-- Records supplied follows --

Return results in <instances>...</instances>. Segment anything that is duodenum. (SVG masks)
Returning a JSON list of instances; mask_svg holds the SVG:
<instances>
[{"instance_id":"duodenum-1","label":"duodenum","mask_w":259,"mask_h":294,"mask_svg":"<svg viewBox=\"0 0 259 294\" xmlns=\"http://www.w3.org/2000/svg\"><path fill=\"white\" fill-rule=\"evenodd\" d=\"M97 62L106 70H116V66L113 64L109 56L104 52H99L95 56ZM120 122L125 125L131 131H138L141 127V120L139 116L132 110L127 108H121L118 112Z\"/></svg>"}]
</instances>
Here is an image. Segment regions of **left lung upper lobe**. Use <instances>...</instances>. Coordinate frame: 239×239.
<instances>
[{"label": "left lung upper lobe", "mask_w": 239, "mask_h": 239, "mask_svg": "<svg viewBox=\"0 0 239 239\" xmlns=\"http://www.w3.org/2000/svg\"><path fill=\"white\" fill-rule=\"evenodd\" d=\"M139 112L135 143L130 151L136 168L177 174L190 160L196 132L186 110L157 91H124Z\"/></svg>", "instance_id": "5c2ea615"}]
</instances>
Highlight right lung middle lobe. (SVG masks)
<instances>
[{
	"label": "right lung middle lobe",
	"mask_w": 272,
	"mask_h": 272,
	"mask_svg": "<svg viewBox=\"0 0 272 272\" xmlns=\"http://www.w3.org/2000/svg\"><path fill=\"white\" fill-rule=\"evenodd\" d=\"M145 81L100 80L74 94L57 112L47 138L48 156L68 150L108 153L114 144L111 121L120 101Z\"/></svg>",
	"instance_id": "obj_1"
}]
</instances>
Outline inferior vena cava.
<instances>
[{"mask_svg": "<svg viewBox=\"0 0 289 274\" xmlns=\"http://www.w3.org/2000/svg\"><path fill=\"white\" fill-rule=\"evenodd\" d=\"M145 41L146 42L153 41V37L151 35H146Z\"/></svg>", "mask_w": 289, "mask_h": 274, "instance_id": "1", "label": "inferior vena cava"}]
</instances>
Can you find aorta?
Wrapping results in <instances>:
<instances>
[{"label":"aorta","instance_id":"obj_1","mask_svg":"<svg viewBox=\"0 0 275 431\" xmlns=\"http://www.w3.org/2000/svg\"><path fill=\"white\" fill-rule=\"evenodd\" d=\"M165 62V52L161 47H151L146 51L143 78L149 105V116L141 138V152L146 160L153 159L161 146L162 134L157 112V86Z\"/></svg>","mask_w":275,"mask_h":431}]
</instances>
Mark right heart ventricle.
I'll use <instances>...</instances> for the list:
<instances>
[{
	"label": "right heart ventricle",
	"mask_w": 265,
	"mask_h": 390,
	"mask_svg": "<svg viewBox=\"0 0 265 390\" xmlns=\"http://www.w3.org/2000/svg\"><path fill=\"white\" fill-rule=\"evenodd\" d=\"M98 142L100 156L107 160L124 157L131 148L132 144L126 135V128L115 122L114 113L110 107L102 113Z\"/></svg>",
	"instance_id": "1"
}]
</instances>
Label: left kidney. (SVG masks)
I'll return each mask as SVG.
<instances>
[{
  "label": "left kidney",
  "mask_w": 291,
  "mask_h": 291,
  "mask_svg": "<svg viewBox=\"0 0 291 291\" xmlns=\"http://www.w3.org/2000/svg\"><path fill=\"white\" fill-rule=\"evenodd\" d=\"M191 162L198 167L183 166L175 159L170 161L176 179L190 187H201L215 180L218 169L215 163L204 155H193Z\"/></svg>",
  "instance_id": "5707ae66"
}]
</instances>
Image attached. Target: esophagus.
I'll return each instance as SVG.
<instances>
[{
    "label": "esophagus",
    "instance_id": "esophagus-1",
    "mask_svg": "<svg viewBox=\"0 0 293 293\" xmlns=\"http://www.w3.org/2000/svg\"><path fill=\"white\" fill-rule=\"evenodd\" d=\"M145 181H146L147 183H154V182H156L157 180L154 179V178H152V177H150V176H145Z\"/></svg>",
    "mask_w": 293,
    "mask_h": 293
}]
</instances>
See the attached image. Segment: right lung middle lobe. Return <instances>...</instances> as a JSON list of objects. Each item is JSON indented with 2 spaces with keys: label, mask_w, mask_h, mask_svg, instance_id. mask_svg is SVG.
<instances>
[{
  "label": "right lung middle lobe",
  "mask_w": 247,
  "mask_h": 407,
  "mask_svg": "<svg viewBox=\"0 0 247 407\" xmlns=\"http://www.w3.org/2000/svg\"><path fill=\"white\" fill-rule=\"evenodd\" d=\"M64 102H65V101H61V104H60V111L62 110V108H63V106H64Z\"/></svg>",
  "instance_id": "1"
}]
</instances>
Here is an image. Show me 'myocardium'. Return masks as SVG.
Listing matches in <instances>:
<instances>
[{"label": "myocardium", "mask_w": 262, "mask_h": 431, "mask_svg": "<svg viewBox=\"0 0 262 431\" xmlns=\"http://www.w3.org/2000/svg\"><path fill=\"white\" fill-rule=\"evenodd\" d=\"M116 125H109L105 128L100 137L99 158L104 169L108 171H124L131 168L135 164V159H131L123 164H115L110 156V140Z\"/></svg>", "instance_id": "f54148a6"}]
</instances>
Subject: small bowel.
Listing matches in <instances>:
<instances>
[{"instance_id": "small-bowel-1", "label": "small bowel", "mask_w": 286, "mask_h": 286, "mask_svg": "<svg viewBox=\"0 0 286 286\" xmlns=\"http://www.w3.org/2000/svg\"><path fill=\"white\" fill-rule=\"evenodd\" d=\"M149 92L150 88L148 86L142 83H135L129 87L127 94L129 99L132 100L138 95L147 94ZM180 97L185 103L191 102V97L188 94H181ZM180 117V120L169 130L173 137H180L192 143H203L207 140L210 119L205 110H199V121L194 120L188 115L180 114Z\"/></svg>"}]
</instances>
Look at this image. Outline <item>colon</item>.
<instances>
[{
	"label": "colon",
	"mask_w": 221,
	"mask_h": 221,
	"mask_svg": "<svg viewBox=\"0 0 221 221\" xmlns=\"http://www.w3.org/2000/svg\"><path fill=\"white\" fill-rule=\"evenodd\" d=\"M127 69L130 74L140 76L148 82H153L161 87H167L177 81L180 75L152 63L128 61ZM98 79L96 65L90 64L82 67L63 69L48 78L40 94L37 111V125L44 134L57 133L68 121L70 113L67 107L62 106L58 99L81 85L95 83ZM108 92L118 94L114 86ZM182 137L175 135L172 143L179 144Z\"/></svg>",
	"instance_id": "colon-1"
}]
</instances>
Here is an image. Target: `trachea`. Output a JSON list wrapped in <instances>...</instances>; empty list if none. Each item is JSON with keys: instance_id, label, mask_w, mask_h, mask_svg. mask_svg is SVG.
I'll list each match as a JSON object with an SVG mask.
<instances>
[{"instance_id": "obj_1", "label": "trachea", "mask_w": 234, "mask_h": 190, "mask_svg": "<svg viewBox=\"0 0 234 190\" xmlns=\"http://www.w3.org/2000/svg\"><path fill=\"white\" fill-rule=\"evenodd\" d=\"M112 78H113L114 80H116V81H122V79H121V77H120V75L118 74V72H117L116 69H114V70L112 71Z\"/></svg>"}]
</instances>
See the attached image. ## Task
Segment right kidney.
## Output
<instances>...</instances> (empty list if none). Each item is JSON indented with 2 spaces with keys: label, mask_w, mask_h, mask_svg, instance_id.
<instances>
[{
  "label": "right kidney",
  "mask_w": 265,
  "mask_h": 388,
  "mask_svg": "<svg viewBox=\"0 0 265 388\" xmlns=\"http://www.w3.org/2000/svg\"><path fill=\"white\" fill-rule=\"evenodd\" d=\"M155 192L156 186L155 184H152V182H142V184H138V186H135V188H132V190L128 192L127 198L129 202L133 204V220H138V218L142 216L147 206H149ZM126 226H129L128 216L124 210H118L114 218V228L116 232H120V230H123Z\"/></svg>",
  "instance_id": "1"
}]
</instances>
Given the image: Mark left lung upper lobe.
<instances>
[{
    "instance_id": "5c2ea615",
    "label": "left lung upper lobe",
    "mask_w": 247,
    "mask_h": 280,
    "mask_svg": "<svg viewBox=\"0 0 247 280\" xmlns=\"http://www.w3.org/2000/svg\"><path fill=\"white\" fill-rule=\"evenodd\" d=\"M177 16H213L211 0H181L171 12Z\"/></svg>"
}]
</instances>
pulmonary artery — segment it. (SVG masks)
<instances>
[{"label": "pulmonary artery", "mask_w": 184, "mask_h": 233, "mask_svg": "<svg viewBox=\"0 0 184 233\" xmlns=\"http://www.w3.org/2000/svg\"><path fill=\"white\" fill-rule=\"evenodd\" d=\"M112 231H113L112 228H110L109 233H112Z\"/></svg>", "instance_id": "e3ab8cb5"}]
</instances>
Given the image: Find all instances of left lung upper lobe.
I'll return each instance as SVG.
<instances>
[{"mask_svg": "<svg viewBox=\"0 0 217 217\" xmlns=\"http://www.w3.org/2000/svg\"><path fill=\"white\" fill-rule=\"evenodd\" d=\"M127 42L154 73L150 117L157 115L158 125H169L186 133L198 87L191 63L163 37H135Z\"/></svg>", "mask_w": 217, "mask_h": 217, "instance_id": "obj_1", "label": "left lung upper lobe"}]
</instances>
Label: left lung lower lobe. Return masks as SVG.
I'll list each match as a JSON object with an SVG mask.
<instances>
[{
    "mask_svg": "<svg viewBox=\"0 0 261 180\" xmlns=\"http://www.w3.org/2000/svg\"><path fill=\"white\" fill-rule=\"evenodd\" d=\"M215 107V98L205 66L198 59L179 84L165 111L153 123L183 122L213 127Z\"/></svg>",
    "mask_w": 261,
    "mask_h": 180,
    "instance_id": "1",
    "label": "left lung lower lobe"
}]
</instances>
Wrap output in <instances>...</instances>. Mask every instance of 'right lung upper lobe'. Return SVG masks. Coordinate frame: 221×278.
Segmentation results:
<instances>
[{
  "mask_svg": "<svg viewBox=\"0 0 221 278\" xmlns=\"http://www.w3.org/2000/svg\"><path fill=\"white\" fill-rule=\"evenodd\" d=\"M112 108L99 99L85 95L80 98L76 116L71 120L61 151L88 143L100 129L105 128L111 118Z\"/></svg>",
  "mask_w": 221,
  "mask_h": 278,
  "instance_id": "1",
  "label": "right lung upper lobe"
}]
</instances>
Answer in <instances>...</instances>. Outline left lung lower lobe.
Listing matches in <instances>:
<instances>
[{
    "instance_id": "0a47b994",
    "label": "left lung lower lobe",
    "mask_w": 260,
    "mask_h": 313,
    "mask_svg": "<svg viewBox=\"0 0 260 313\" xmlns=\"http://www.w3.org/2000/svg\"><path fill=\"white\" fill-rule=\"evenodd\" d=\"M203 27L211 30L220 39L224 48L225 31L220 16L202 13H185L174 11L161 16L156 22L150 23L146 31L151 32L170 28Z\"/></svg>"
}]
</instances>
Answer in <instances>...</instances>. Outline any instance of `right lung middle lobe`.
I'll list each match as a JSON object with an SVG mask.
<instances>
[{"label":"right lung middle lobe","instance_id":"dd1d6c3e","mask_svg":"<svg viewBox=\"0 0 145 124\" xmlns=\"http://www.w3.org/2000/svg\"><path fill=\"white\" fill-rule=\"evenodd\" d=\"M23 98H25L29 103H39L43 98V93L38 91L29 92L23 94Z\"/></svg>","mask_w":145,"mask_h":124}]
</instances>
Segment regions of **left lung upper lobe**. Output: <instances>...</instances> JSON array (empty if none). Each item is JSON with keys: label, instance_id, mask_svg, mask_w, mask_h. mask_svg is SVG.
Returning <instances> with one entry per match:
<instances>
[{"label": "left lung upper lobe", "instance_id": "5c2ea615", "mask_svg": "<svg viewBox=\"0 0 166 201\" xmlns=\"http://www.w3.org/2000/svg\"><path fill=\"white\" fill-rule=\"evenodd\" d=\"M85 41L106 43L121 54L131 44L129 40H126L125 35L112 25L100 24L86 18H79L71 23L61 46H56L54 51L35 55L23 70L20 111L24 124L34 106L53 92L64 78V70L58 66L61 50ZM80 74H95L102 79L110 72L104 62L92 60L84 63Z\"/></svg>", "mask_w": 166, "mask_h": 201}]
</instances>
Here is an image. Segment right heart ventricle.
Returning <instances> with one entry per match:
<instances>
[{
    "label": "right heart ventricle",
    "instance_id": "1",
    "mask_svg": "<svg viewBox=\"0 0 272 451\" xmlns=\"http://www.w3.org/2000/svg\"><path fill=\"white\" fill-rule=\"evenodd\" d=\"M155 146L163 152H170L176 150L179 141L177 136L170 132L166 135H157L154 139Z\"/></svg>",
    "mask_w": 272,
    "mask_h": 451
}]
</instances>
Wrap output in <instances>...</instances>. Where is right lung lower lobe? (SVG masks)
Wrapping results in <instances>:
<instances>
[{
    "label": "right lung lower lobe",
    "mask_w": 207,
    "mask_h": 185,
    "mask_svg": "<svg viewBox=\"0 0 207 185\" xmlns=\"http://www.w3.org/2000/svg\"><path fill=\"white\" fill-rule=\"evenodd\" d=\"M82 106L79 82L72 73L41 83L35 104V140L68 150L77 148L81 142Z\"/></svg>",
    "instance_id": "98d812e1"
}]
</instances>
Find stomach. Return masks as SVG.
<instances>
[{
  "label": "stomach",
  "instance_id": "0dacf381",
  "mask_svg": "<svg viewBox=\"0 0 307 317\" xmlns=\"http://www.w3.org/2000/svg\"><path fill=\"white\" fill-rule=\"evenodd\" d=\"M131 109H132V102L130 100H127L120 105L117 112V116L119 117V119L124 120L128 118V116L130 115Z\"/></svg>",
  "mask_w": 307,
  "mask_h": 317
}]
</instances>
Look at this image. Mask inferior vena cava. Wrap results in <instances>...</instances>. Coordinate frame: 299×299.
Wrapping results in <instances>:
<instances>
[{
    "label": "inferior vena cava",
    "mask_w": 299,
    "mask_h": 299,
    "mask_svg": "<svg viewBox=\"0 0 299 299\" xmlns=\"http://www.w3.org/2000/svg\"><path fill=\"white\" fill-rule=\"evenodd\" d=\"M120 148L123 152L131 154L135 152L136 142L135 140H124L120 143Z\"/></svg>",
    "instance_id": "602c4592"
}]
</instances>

-- Records supplied concluded --

-- Description of the task --
Where the line containing "Look at this image. Mask" appears, start copying, and go on exactly through the last line of the data.

-- Exercise output --
Look at this image. Mask inferior vena cava. Wrap results in <instances>...</instances>. Coordinate frame: 299×299.
Wrapping results in <instances>:
<instances>
[{
    "label": "inferior vena cava",
    "mask_w": 299,
    "mask_h": 299,
    "mask_svg": "<svg viewBox=\"0 0 299 299\" xmlns=\"http://www.w3.org/2000/svg\"><path fill=\"white\" fill-rule=\"evenodd\" d=\"M120 148L123 152L131 154L135 152L136 142L135 140H124L120 143Z\"/></svg>",
    "instance_id": "602c4592"
}]
</instances>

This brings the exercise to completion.